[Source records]
━━━━━━━━

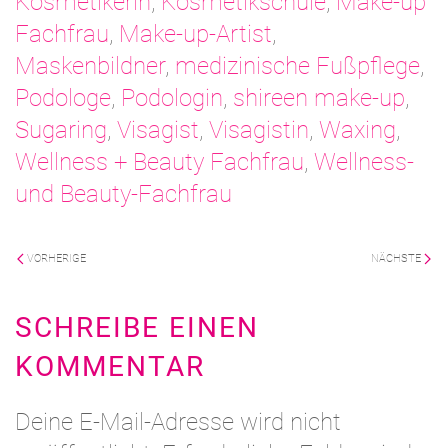
Kosmetikerin
,
Kosmetikschule
,
Make-up
Fachfrau
,
Make-up-Artist
,
Maskenbildner
,
medizinische Fußpflege
,
Podologe
,
Podologin
,
shireen make-up
,
Sugaring
,
Visagist
,
Visagistin
,
Waxing
,
Wellness + Beauty Fachfrau
,
Wellness-
und Beauty-Fachfrau
VORHERIGE
NÄCHSTE
SCHREIBE EINEN
KOMMENTAR
Deine E-Mail-Adresse wird nicht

━━━━━━━━

_WORK REQUIRED_. Lines holding the word "Beauty" are the answer; copy each one from the records above.

_COMPLETED TASK_.
Wellness + Beauty Fachfrau
und Beauty-Fachfrau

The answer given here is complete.